I've not sent a PM since the new software's been installed and I can't figure how to do it. Clicked on someone's name just now and there was a panel saying "write something" so I did and sent it, but that's not a PM is it? Can't we just have a small "PM" button somewhere like on every other forum I post on? 
help!


----------



## TheDoctor (30 Apr 2012)

Click on someone's avatar, and a panel pops up.
Click on 'Start a conversation' to send a PM.


----------



## raindog (30 Apr 2012)

Thanks Doctor - have it sussed now, but why 'start a conversation' and not 'send pm' ? 
Oh well.

While I'm here, what the hell is the "Recent Status Updates" panel all about? Not that it matters really.


----------



## Shaun (30 Apr 2012)

raindog said:


> Thanks Doctor - have it sussed now, but why 'start a conversation' and not 'send pm' ?
> Oh well.
> 
> While I'm here, what the hell is the "Recent Status Updates" panel all about? Not that it matters really.


 
Because other people can be invited into the conversation they're no longer strictly private, so the new phrasing is *Personal conversation* (but don't worry, everyone still calls them PM's  ).

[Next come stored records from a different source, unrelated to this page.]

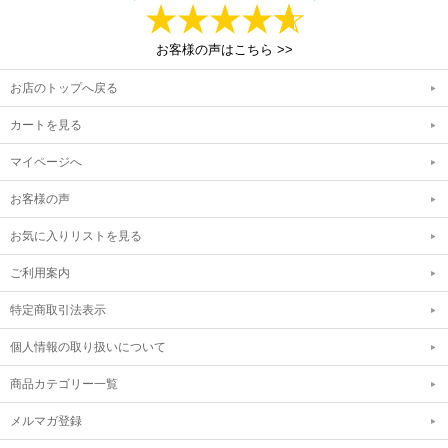
お客様の声はこちら >>
お店のトップへ戻る
カートを見る
マイページへ
お客様の声
お気に入りリストを見る
ご利用案内
特定商取引法表示
個人情報の取り扱いについて
商品カテゴリー一覧
メルマガ登録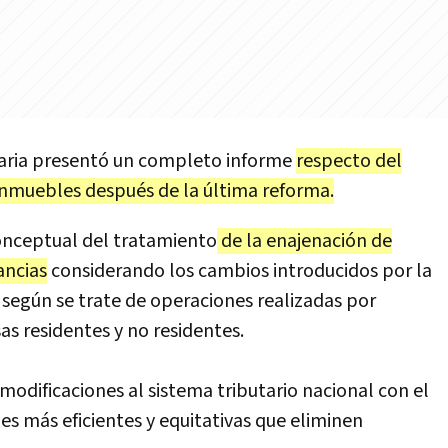
utaria presentó un completo informe
respecto del
inmuebles después de la última reforma.
onceptual del tratamiento
de la enajenación de
ancias
considerando los cambios introducidos por la
 según se trate de operaciones realizadas por
s residentes y no residentes.
odificaciones al sistema tributario nacional con el
es más eficientes y equitativas que eliminen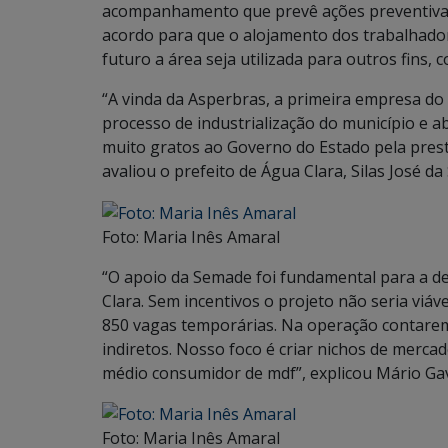
acompanhamento que prevê ações preventiva
acordo para que o alojamento dos trabalhado
futuro a área seja utilizada para outros fins, 
“A vinda da Asperbras, a primeira empresa do 
processo de industrialização do município e
muito gratos ao Governo do Estado pela prest
avaliou o prefeito de Água Clara, Silas José da 
Foto: Maria Inês Amaral
“O apoio da Semade foi fundamental para a de
Clara. Sem incentivos o projeto não seria viá
850 vagas temporárias. Na operação contarem
indiretos. Nosso foco é criar nichos de merc
médio consumidor de mdf”, explicou Mário Gavi
Foto: Maria Inês Amaral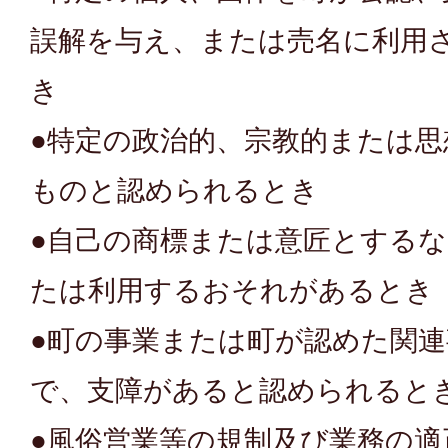
誤解を与え、または売名に利用
き
●特定の政治的、宗教的または思
ものと認められるとき
●自己の商標または意匠とする
たは利用するおそれがあるとき
●町の事業または町が認めた関
で、支障があると認められると
●風俗営業等の規制及び業務の適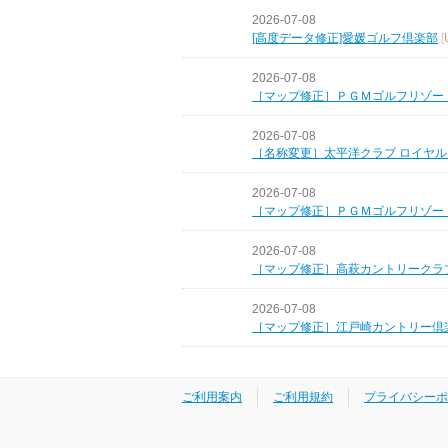
2026-07-08
[高度データ修正]愛媛ゴルフ倶楽部
[
2026-07-08
［マップ修正］ＰＧＭゴルフリゾー
2026-07-08
［名称変更］太平洋クラブ ロイヤ
2026-07-08
［マップ修正］ＰＧＭゴルフリゾー
2026-07-08
［マップ修正］高萩カントリークラ
2026-07-08
［マップ修正］江戸崎カントリー倶
ご利用案内
ご利用規約
プライバシーポ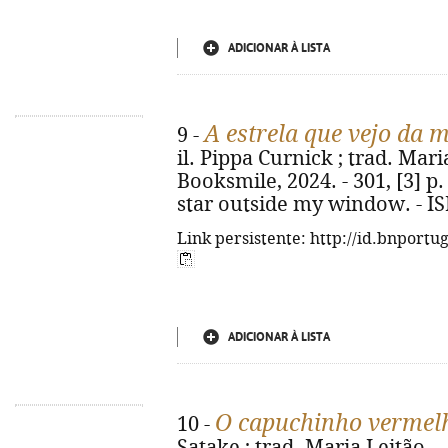
ADICIONAR À LISTA
A estrela que vejo da 
9 -
il. Pippa Curnick ; trad. Maria
Booksmile, 2024. - 301, [3] p. :
star outside my window. - I
Link persistente: http://id.bnportu
ADICIONAR À LISTA
O capuchinho vermel
10 -
Satake ; trad. Maria Leitão. - 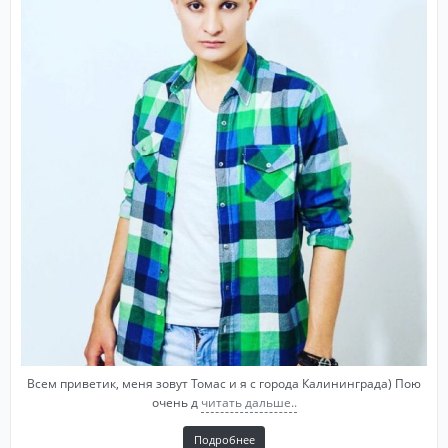
Всем приветик, меня зовут Томас и я с города Калининграда) Пою
очень д
читать дальше..
Подробнее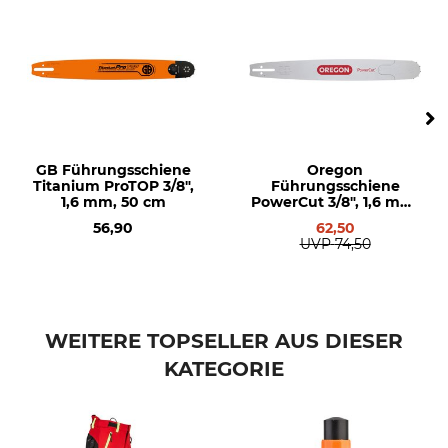
rechts
118 dB
6,9 / 5,6 m/s²
Kettenschnellspannung
Elasto-Start
Nein
Ja
Ergo-Start
Dekompressionsventil
Nein
Ja
GB Führungsschiene
Oregon
Titanium ProTOP 3/8",
Führungsschiene
Griffheizung
Vergaserheizung
1,6 mm, 50 cm
PowerCut 3/8", 1,6 mm,
Nein
Nein
50 cm
56,90
62,50
UVP
74,50
Teilung
Einsatzbereich
3/8"
professionelle Anwender
Forstwirtschaft
Sicherheitstreibglied
WEITERE TOPSELLER AUS DIESER
Treibgliedstärke/Nutbreite
Nein
1,6 mm
KATEGORIE
Sägekettentyp
M-Tronic
Vollmeißel
Ja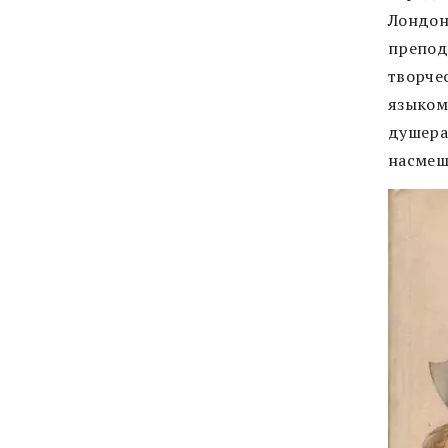
Лондон
препод
творче
языком
душера
насмеш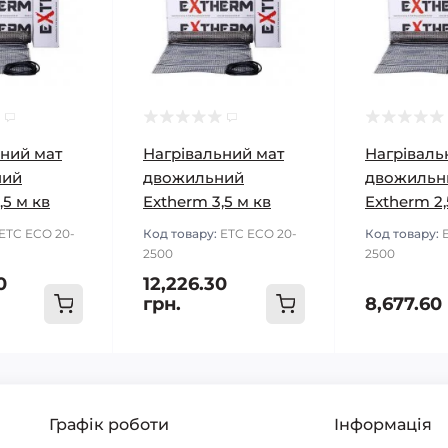
ьний мат
Нагрівальний мат
Нагріваль
ний
двожильний
двожильн
,5 м кв
Extherm 3,5 м кв
Extherm 2,
ETC ECO 20-
Код товару:
ETC ECO 20-
Код товару:
2500
2500
0
12,226.30
грн.
8,677.60
Графік роботи
Інформація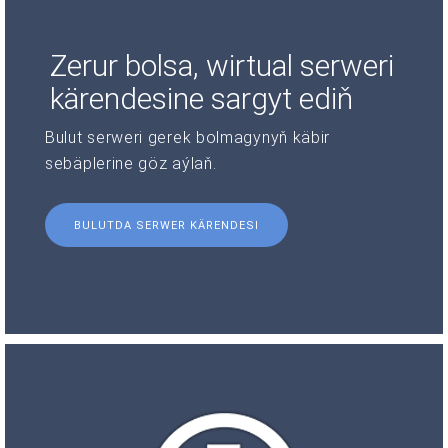
Zerur bolsa, wirtual serweri
kärendesine sargyt ediň
Bulut serweri gerek bolmagynyň käbir
sebäplerine göz aýlaň.
BULUTDA SERWER KÄRENDESI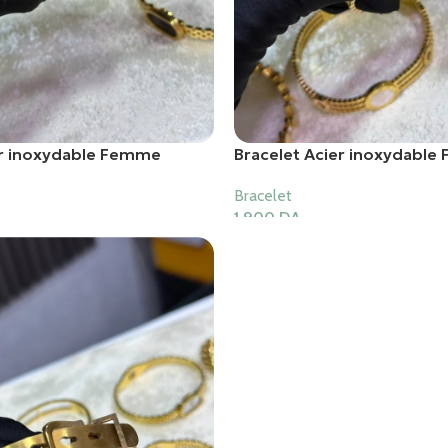
er inoxydable Femme
Bracelet Acier inoxydabl
Bracelet
1,900
DA
er
Ajouter Au Panier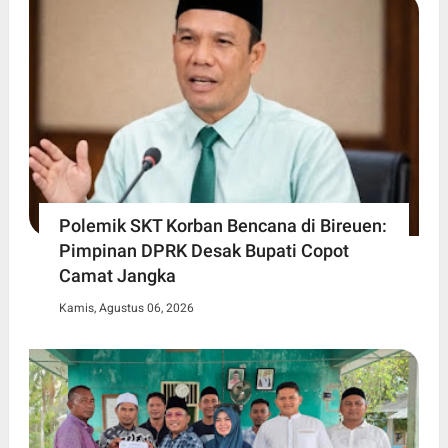
Polemik SKT Korban Bencana di Bireuen:
Pimpinan DPRK Desak Bupati Copot
Camat Jangka
Kamis, Agustus 06, 2026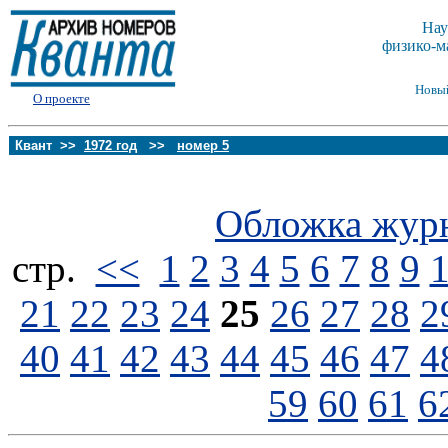
Нау
физико-м
Новы
О проекте
Квант >>
1972 год
>>
номер 5
Обложка жур
стp.
<<
1
2
3
4
5
6
7
8
9
21
22
23
24
25
26
27
28
2
40
41
42
43
44
45
46
47
4
59
60
61
6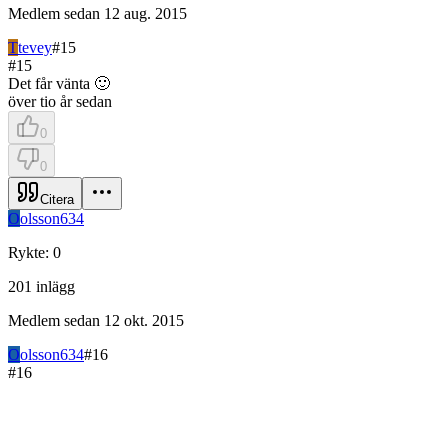
Medlem sedan
12 aug. 2015
T
tevey
#
15
#
15
Det får vänta 🙂
över tio år sedan
0
0
Citera
O
olsson634
Rykte
:
0
201
inlägg
Medlem sedan
12 okt. 2015
O
olsson634
#
16
#
16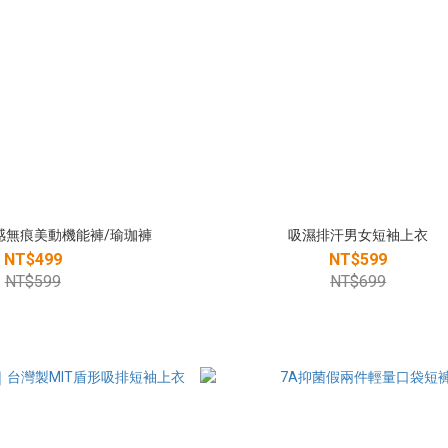
雲感無痕美動機能褲/瑜珈褲
吸濕排汗男女短袖上衣
NT$499
NT$599
NT$599
NT$699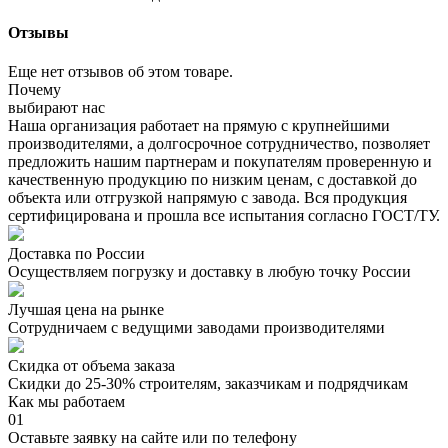
Отзывы
Еще нет отзывов об этом товаре.
Почему
выбирают нас
Наша организация работает на прямую с крупнейшими
производителями, а долгосрочное сотрудничество, позволяет
предложить нашим партнерам и покупателям проверенную и
качественную продукцию по низким ценам, с доставкой до
объекта или отгрузкой напрямую с завода. Вся продукция
сертифицирована и прошла все испытания согласно ГОСТ/ТУ.
Доставка по России
Осуществляем погрузку и доставку в любую точку России
Лучшая цена на рынке
Сотрудничаем с ведущими заводами производителями
Скидка от объема заказа
Скидки до 25-30% строителям, заказчикам и подрядчикам
Как мы работаем
01
Оставьте заявку на сайте или по телефону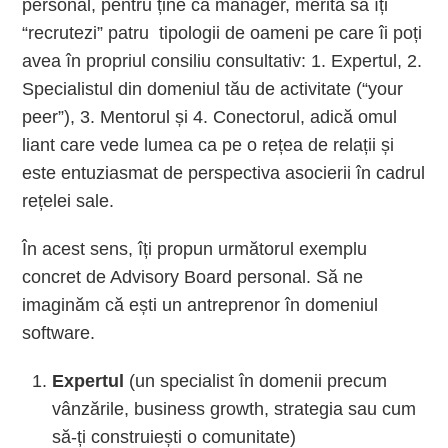
personal, pentru ține că manager, merită să îți
“recrutezi” patru tipologii de oameni pe care îi poți
avea în propriul consiliu consultativ: 1. Expertul, 2.
Specialistul din domeniul tău de activitate (“your
peer”), 3. Mentorul și 4. Conectorul, adică omul
liant care vede lumea ca pe o rețea de relații și
este entuziasmat de perspectiva asocierii în cadrul
rețelei sale.
În acest sens, îți propun următorul exemplu
concret de Advisory Board personal. Să ne
imaginăm că ești un antreprenor în domeniul
software.
Expertul
(un specialist în domenii precum
vânzările, business growth, strategia sau cum
să-ți construiești o comunitate)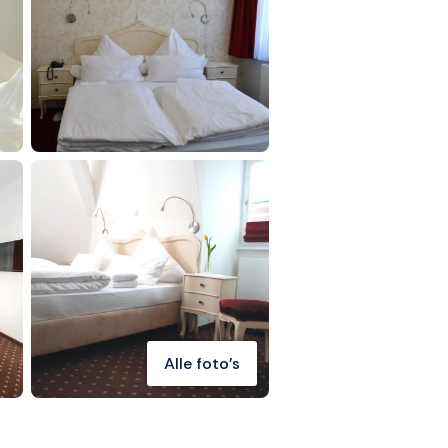
Alle foto's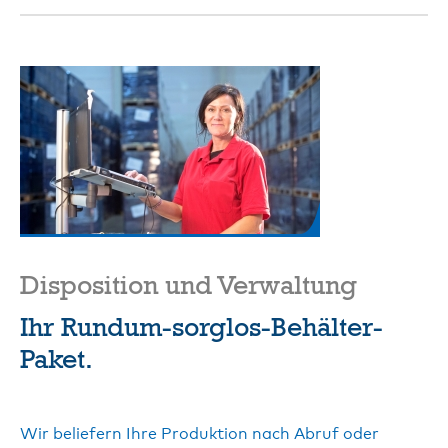
Disposition und Verwaltung
Ihr Rundum-sorglos-Behälter-
Paket.
Wir beliefern Ihre Produktion nach Abruf oder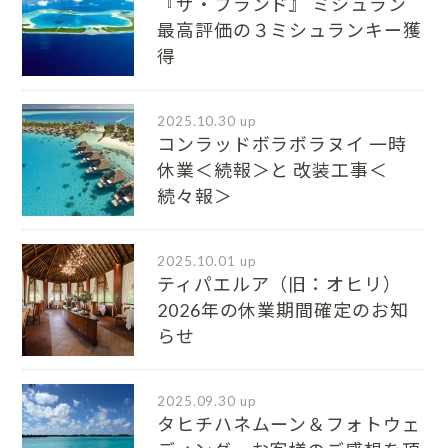
『ザ・ブランド』 ミシュラン
最⾼評価の３ミシュランキー獲
得
2025.10.30 up
コンラッドボラボラヌイ 一時
休業＜続報＞と 改装工事＜
続々報＞
2025.10.01 up
ティパエルア（旧：オヒリ）
2026年の休業期間確定のお知
らせ
2025.09.30 up
タヒチハネムーン＆フォトウェ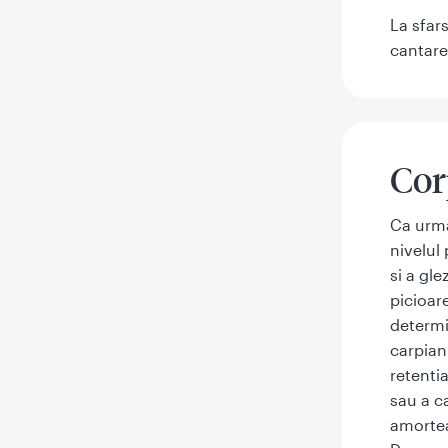
La sfar
cantare
Cor
Ca urma
nivelul
si a gl
picioar
determi
carpian
retenti
sau a ca
amortea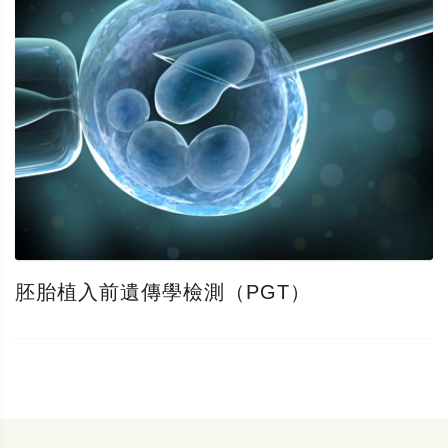
胚胎植入前遺傳學檢測（PGT）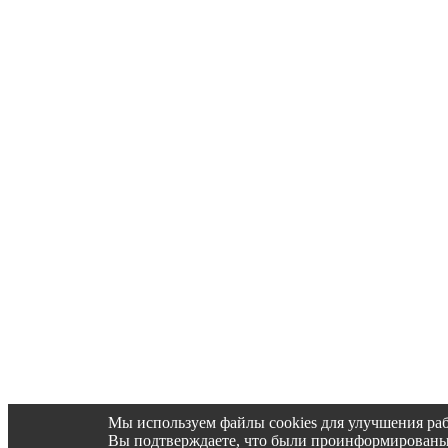
Мы используем файлы cookies для улучшения раб
Вы подтверждаете, что были проинформированы об 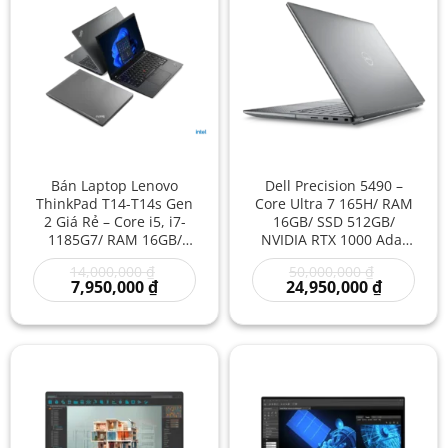
Bán Laptop Lenovo
Dell Precision 5490 –
ThinkPad T14-T14s Gen
Core Ultra 7 165H/ RAM
2 Giá Rẻ – Core i5, i7-
16GB/ SSD 512GB/
1185G7/ RAM 16GB/
NVIDIA RTX 1000 Ada/
SSD 512GB/ Intel Iris Xe
14 inch – Laptop
Giá
Giá
14,000,000
₫
50,000,000
₫
Graphics/ 14 inch –
Workstation Đồ Họa
Giá
gốc
gốc
Giá
7,950,000
₫
24,950,000
₫
Laptop doanh nhân/
Siêu Gọn Hiệu Năng
hiện
là:
là:
hiện
Laptop văn phòng/
Cao Giá Rẻ
tại
14,000,000 ₫.
50,000,000
tại
là:
là:
Laptop bền bỉ/ Laptop
7,950,000 ₫.
24,950,00
hiệu năng mạnh giá rẻ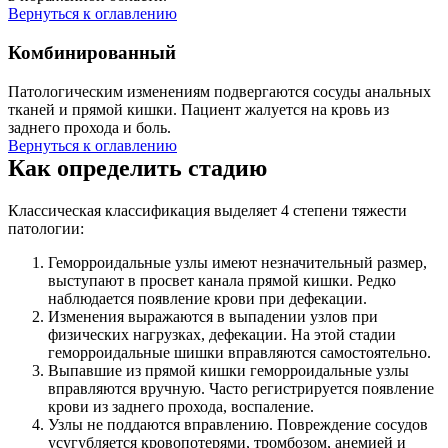
Вернуться к оглавлению
Комбинированный
Патологическим изменениям подвергаются сосуды анальных
тканей и прямой кишки. Пациент жалуется на кровь из
заднего прохода и боль.
Вернуться к оглавлению
Как определить стадию
Классическая классификация выделяет 4 степени тяжести
патологии:
Геморроидальные узлы имеют незначительный размер,
выступают в просвет канала прямой кишки. Редко
наблюдается появление крови при дефекации.
Изменения выражаются в выпадении узлов при
физических нагрузках, дефекации. На этой стадии
геморроидальные шишки вправляются самостоятельно.
Выпавшие из прямой кишки геморроидальные узлы
вправляются вручную. Часто регистрируется появление
крови из заднего прохода, воспаление.
Узлы не поддаются вправлению. Повреждение сосудов
усугубляется кровопотерями, тромбозом, анемией и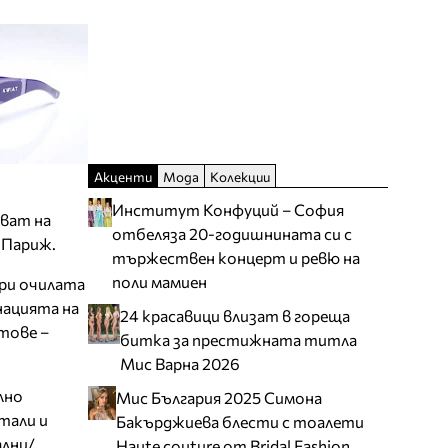
Акценти
Мода
Колекции
Институт Конфуций – София
ват на
отбеляза 20-годишнината си с
 Париж.
тържествен концерт и ревю на
поли мамиен
при очилата
нацията на
24 красавици влизат в гореща
тове –
битка за престижната титла
Мис Варна 2026
лно
Мис България 2025 Симона
тали и
Бакърджиева блести с тоалети
ални/
Haute couture от Bridal Fashion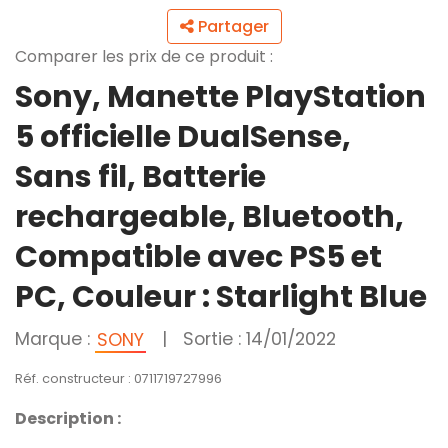
Partager
Comparer les prix de ce produit :
Sony, Manette PlayStation
5 officielle DualSense,
Sans fil, Batterie
rechargeable, Bluetooth,
Compatible avec PS5 et
PC, Couleur : Starlight Blue
Marque :
|
Sortie : 14/01/2022
SONY
Réf. constructeur : 0711719727996
Description :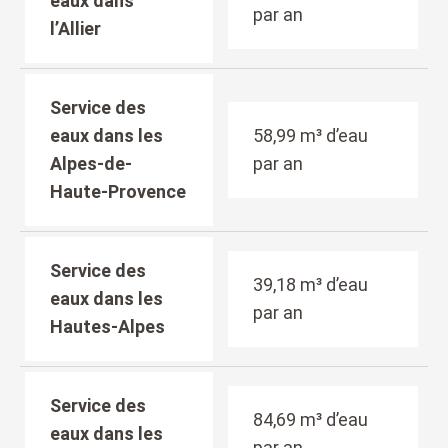
eaux dans
par an
l’Allier
Service des
eaux dans les
58,99 m³ d’eau
Alpes-de-
par an
Haute-Provence
Service des
39,18 m³ d’eau
eaux dans les
par an
Hautes-Alpes
Service des
84,69 m³ d’eau
eaux dans les
par an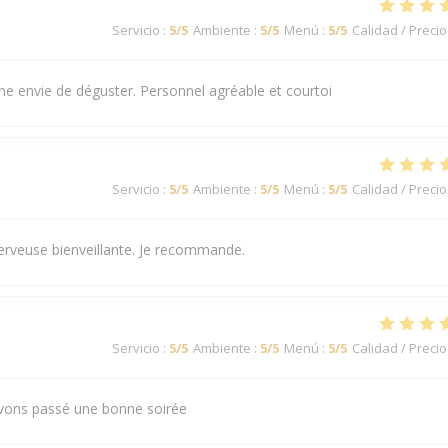
Servicio
:
5
/5
Ambiente
:
5
/5
Menú
:
5
/5
Calidad / Precio
ne envie de déguster. Personnel agréable et courtoi
Servicio
:
5
/5
Ambiente
:
5
/5
Menú
:
5
/5
Calidad / Precio
Serveuse bienveillante. Je recommande.
Servicio
:
5
/5
Ambiente
:
5
/5
Menú
:
5
/5
Calidad / Precio
 Avons passé une bonne soirée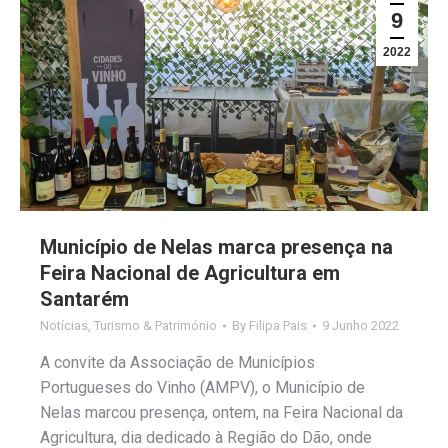
9
2022
Município de Nelas marca presença na
Feira Nacional de Agricultura em
Santarém
Notícias
,
Turismo & Património
By
Filipa Pais
9 Junho 2022
A convite da Associação de Municípios
Portugueses do Vinho (AMPV), o Município de
Nelas marcou presença, ontem, na Feira Nacional da
Agricultura, dia dedicado à Região do Dão, onde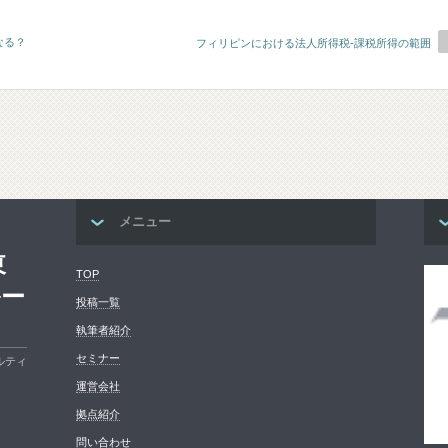
なる？
フィリピンにおける法人所得税-課税所得の範囲
メニュー
東
TOP
ルー
投稿一覧
執筆者紹介
セミナー
ルティ
運営会社
拠点紹介
問い合わせ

Status updates are short snippets people can post on their profile page, similar to Facebook and Twitter. You can see the latest ones on the homepage (right sidebar) and they are shown when you visit someone's profile page. They're quite handy when you want to make a quick comment that you don't feel warrants a thread of its own.

Cheers,
Shaun


----------



## raindog (30 Apr 2012)

OK, thanks Shaun


----------



## TheDoctor (30 Apr 2012)

Admin said:


> Status updates are short snippets people can post on their profile page, similar to Facebook and Twitter. You can see the latest ones on the homepage (right sidebar) and they are shown when you visit someone's profile page. They're quite handy when you want to make a quick comment that *you don't feel warrants a thread of its ow*n.
> 
> Cheers,
> Shaun


 
Nothing I've ever posted warrants a thread of its own!!!!!!! !! !!!!!!!!!


----------



## raindog (1 May 2012)




----------